Why I'm writing this series
I went into this expecting to confirm what most developers I know assume -- that local models are still a year away from being useful for real work. Instead I came out the other side with a working setup that's competitive with my Anthropic subscription for a real subset of tasks, and "subscription-grade" for short conversational work.
The catch is that getting there required figuring out things that aren't documented anywhere obvious. Picking the right model variant. Realizing why some download tags will brick your laptop. Discovering that Claude Code sends a hidden header that destroys local cache performance. Patching a real production codebase to opt into local routing without breaking the fallback to the cloud.
The next four posts walk through it in order:
- Installing Ollama and picking the right Qwen model for a 64GB Mac (and learning the hard way that "fits" depends on context window settings too)
- Pointing Claude Code at the local model with one environment variable trick -- and the first painful side-by-side comparison
- The 80-second prompt and how to fix it -- the
--bareflag, the hidden cache-breaker header, and the tiny proxy that brought response times from 80 seconds to 1.1 seconds - Wiring local model support into a real project, where tool calls actually do work, and what's still legitimately hard
If you've been waiting for permission to try local LLMs for coding, this is it.
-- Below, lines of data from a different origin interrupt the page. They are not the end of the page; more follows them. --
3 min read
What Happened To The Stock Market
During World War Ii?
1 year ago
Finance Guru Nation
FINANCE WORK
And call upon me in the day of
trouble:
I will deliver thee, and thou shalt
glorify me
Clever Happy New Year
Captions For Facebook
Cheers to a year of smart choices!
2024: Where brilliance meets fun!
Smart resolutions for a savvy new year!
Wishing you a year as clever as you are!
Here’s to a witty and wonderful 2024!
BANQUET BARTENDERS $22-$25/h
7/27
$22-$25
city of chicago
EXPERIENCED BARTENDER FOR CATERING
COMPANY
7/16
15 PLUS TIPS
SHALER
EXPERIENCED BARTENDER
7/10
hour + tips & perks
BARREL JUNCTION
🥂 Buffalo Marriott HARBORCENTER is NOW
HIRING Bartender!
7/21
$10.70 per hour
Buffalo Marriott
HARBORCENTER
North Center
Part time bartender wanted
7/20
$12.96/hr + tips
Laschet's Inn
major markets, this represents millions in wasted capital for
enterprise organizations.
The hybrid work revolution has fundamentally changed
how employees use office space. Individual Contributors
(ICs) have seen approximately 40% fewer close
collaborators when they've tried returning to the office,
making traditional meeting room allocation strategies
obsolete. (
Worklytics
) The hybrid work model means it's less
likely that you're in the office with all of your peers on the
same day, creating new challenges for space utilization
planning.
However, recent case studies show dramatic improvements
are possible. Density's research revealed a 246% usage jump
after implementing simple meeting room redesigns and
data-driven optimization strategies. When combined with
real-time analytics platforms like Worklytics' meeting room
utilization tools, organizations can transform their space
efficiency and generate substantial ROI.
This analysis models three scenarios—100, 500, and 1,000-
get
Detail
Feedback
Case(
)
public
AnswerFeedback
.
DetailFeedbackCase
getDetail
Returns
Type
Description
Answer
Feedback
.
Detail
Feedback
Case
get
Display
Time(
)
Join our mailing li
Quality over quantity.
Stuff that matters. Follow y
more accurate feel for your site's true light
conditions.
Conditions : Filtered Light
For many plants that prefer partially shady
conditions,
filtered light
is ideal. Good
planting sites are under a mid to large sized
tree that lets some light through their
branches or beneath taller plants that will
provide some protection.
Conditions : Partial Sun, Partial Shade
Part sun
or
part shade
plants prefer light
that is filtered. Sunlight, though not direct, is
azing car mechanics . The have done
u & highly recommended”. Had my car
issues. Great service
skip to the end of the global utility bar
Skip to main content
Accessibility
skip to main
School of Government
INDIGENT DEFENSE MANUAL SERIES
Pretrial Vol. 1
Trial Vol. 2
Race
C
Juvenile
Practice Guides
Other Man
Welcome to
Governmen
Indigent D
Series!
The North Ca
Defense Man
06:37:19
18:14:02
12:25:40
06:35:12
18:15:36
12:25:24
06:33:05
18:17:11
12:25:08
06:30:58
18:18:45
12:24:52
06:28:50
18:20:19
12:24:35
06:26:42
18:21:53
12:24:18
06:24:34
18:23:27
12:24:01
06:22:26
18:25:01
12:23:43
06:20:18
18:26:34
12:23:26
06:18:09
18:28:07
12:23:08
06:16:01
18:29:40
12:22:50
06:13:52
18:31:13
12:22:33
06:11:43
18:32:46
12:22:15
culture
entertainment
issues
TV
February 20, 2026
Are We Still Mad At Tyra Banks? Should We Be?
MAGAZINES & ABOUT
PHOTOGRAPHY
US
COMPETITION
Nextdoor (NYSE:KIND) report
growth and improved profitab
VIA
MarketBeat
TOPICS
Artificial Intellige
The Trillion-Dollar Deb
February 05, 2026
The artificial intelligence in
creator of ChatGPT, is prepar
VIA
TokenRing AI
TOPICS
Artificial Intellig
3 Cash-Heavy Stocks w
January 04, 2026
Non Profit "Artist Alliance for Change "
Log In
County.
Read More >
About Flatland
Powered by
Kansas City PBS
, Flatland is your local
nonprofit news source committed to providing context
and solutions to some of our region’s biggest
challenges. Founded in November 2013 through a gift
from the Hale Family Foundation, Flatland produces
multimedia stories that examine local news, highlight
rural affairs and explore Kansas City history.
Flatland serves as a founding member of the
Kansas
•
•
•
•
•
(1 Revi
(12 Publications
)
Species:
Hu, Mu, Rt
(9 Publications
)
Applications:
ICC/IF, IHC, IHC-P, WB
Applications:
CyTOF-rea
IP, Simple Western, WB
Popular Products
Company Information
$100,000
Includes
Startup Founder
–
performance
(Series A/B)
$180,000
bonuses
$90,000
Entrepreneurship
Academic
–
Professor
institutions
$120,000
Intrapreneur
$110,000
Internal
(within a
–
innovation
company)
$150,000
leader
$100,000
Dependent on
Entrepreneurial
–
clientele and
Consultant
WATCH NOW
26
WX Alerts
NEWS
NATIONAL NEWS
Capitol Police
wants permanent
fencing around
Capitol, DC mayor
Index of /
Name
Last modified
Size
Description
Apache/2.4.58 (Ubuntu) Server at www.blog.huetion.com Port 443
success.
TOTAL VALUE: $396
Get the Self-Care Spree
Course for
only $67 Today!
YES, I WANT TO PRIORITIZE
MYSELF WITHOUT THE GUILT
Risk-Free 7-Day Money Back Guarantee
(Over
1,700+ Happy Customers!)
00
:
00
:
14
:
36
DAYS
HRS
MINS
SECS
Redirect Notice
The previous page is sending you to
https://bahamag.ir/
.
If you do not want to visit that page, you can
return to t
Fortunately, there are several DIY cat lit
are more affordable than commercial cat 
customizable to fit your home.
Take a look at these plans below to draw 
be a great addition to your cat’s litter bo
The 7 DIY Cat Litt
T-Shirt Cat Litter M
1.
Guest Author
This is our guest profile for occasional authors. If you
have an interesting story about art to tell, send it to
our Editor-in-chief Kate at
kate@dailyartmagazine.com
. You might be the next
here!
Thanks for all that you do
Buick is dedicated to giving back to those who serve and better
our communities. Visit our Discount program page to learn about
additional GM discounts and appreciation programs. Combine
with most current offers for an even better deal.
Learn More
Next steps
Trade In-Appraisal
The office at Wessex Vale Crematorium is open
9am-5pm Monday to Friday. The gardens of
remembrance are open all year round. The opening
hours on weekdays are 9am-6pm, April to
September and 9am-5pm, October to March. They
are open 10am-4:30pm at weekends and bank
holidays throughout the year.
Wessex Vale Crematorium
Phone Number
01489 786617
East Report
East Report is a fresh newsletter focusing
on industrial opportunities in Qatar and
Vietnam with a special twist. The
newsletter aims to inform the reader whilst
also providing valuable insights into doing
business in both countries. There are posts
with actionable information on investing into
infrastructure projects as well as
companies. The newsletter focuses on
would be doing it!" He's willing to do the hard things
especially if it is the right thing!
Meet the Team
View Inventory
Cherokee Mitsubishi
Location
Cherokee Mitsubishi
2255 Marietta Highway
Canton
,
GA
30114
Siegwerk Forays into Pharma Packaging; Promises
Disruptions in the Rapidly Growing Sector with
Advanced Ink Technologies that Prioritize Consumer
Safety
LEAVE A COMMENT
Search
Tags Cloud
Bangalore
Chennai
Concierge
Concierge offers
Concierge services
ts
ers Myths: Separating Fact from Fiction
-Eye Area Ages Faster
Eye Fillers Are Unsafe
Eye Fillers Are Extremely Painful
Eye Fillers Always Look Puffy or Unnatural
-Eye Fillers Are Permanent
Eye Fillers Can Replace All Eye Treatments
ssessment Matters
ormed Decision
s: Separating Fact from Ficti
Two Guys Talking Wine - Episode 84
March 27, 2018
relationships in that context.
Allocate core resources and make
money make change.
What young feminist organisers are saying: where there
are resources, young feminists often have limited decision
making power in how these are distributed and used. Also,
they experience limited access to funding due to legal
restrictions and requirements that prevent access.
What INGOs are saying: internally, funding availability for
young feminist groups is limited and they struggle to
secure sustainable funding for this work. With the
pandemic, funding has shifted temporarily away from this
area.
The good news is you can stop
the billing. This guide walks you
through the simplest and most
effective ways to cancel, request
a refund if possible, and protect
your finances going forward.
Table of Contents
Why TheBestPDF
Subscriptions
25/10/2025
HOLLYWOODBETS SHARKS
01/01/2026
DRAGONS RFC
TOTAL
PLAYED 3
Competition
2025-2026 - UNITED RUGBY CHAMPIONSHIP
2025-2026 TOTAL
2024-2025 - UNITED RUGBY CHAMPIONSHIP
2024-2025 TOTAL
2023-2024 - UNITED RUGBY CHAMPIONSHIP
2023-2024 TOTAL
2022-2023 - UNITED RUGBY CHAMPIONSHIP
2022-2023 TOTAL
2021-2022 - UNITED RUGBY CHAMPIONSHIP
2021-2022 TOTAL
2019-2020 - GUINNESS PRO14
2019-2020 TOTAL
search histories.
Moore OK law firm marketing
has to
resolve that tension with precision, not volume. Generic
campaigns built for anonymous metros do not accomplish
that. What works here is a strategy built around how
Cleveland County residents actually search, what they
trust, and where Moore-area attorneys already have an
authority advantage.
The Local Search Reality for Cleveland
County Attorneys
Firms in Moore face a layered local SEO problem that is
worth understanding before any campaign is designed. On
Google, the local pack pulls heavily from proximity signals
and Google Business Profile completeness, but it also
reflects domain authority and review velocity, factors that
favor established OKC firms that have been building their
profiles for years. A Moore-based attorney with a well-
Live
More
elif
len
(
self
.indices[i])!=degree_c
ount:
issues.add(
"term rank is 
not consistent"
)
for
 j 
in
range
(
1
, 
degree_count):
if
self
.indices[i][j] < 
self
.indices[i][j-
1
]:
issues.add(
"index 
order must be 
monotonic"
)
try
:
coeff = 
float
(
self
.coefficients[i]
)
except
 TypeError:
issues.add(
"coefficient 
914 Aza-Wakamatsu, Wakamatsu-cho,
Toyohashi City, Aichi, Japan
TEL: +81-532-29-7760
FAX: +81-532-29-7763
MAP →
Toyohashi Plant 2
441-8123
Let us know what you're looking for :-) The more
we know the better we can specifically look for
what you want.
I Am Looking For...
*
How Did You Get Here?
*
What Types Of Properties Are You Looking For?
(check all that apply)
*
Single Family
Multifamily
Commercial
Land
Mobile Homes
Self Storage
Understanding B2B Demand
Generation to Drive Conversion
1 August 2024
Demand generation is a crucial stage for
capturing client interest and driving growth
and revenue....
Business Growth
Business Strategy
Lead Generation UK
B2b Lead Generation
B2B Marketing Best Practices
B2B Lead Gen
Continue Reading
The window where it was "interesting but impractical" is closing. By the end of this series you'll have a working setup, you'll understand the tradeoffs honestly, and you'll know exactly when to use local versus when to keep paying Anthropic.
And spoiler: I'm still on Max20. The conclusion isn't "switch to local." It's that for the first time, local is a serious tool in the box -- one that handles a real percentage of your day-to-day work faster, cheaper, and entirely offline.
That's a much bigger deal than it sounds.